Given for case (a): \mathrm{z_1 = 0.6 × 2/3 = 0.4  m,  z_R = 0.6  m} (see Fig. E1.5.4 a), and R = 0.15 m.

Using Eq. 1.5.8, we get ω = 18.68 rad/s. The liquid free surface is shown in Fig. E1.5.1.

\mathrm{z_R=z_1+\frac{\omega ^2R^2}{4g}and z_0=z_1-\frac{\omega ^2R^2}{4g} }                 (1.5.8)

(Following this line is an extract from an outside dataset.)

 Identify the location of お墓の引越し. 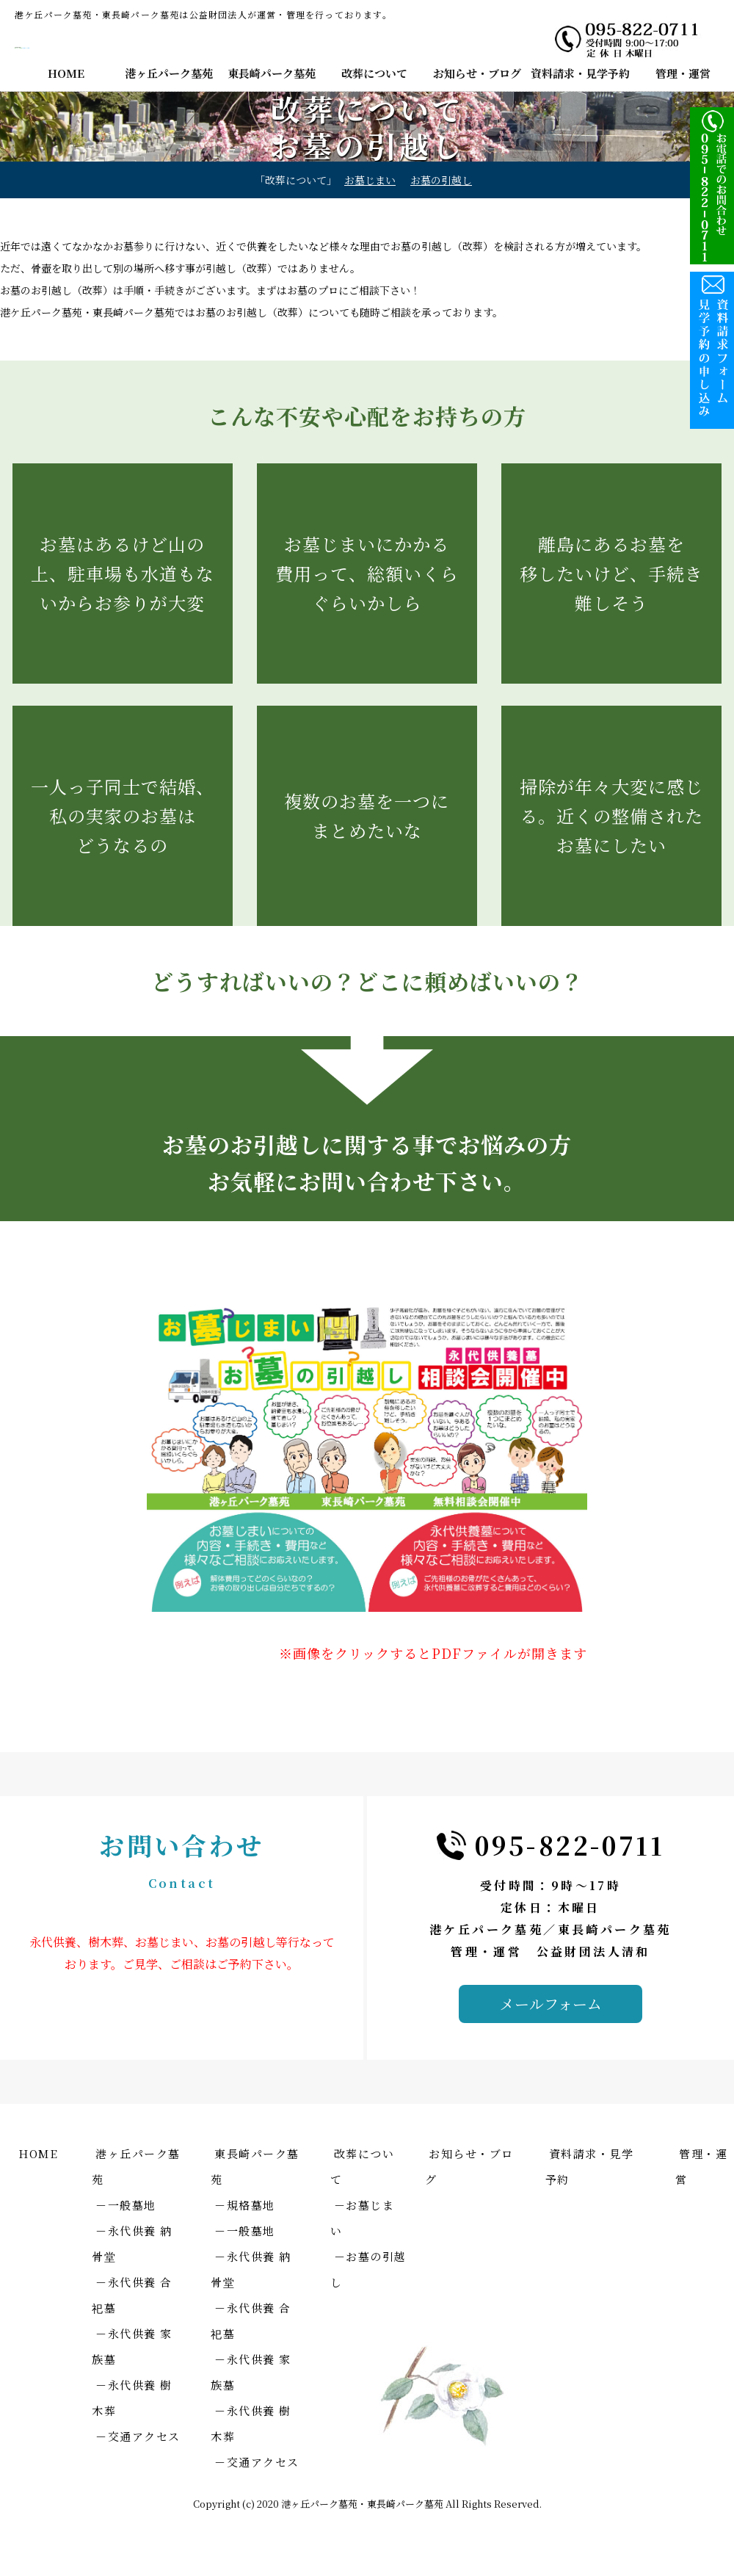
(441, 180).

(b) In this case the liquid will collect more and more near the wall as it cannot spill out. Let R be the radius at the cylinder brim when the liquid has touched the bottom of the cylinder. Initially, 1/3 rd cylinder is not filled with liquid. Therefore, volume of the paraboloid of revolution should be equal to it. This gives Volume of paraboloid of revolution = volume of unfilled space initially.
or,

1/2 (πR² × 0.6) = 1/3 {π(0.3/2)² × 0.6

→

R = 0.122 m.

Now
\mathrm{z_R = 0.6  m,  z_0 = 0 m  and  R = 0.122  m,}

Eq. 1.5.8 gives ω = 28.1 rad/s.

If the cylinder is open then liquid will spill out as ω increases beyond 18.68 rad/s. When the liquid touches the bottom of the cylinder then \mathrm{z_0 = 0  m, z_R = 0.6  m  and  R = 0.15  m.} Eq. 1.5.8 gives ω = 22.9 rad/s. Further, the volume of the oil left in the cylinder = ½ A × 0.6 = 0.3 A, here A is the cross sectional area of the cylinder. In the initial condition, the volume occupied is A × 0.6 × 2/3 = 0.4 A. Therefore, percentage of oil left in the cylinder = 0.3 A/(0.4A) × 100 = 75%. Thus the effect of removing the lid from the cylinder top is that the oil remaining in the cylinder is decreased by 25% at the time liquid touches cylinder bottom.